Is trying to forecast the result of the next election as pointless as wondering why the Booker prize doesn't throw up another Dickens? Or whether we'd want one if it did?

But to get back to politics. There are those who say Blair v Hague is no contest anyway. And who can say the electorate may not fall for the charms of a new face? Charles Kennedy should not, perhaps, be underestimated. There again, would the electorate want him if we got him?

What does he stand for? Indeed, what do Blair and Hague stand for? Where is the Labour Party going? And will Mandelson go with it? Will the left plot against him? Probably. But will it do them any good? Or him?

And the Tories. What are they about? Will Portillo keep quiet? And what about Ken Clarke? Is he a closet Blairite?

Then there is the question of Mrs Blair. Is she a good thing for the Tories? Or for old Labour? Or new Labour? It is difficult to say. She keeps a low profile.
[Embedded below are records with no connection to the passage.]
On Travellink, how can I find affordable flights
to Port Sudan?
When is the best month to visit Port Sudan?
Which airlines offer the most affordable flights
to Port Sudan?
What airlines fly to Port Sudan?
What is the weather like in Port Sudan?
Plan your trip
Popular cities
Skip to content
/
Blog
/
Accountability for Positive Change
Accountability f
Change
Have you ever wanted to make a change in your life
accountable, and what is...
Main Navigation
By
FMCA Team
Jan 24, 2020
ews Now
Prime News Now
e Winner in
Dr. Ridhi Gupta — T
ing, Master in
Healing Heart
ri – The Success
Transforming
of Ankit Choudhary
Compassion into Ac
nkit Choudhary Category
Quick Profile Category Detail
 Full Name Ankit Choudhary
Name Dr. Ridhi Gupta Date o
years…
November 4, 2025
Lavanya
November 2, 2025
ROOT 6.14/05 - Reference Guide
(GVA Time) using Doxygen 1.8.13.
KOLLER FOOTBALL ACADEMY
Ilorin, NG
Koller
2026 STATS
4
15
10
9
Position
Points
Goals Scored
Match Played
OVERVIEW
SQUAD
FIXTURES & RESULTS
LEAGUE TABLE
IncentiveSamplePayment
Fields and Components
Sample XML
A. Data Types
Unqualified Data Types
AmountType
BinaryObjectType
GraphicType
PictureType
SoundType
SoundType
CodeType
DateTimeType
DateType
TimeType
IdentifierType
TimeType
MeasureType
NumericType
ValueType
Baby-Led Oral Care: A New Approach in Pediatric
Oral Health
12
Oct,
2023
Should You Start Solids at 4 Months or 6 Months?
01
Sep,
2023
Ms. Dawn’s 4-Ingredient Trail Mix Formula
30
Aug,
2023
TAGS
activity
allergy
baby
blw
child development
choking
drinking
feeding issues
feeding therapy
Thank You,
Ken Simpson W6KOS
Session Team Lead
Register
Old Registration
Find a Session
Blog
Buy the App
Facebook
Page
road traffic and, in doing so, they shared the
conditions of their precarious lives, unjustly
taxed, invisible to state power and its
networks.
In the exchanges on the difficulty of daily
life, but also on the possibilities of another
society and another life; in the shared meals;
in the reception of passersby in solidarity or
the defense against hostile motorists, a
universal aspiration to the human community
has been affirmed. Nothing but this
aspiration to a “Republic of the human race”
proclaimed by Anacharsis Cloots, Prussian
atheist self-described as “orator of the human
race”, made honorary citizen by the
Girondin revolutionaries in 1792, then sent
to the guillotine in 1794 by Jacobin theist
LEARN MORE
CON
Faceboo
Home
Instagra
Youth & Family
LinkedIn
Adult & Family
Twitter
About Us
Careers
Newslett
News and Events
There are those who think these speculations are fruitless. Not I. They are the very essence of politics.

Margaret Rogers

News of Peter Mandelson's appointment as Northern Ireland Secretary has many people guessing, but probably points to a definitive break with the new Labour tradition of giving the post to a proactive female cabinet member. Mandelson may, of course, prove to be proactive, and to some extent more acceptable than Dr Mowlam (with whom, interestingly, he shares an initial), but there are signs that the DUP and the RUC may not welcome him with open arms. Though the response from the IRA and INLA has been muted and ambiguous, key republican figures have been, in the opinion of some close observers, perceptibly less dogmatic in their reticence than loyalist leaders such as Trimble who, however, is believed not to have ruled out the possibility of future initiatives in another direction. What is certain is that the current situation, if it is not fully stabilised, promises future developments that will entail change - and preparedness for change is one of the factors that will determine the outcome. Close analysis of the Ulster dynamic suggests that Mandelson will need both to talk and to listen if the dialogue over the Good Friday Agreement is to continue. Only time will tell.

G M Davis

No 3605 Set by John Crick

We want something to commemorate the passing of the hereditary peers in the Lords. How about a counselling session or an interview in a Job Centre? Or how about giving one of them a reference? Max 200 words and in by 18 November.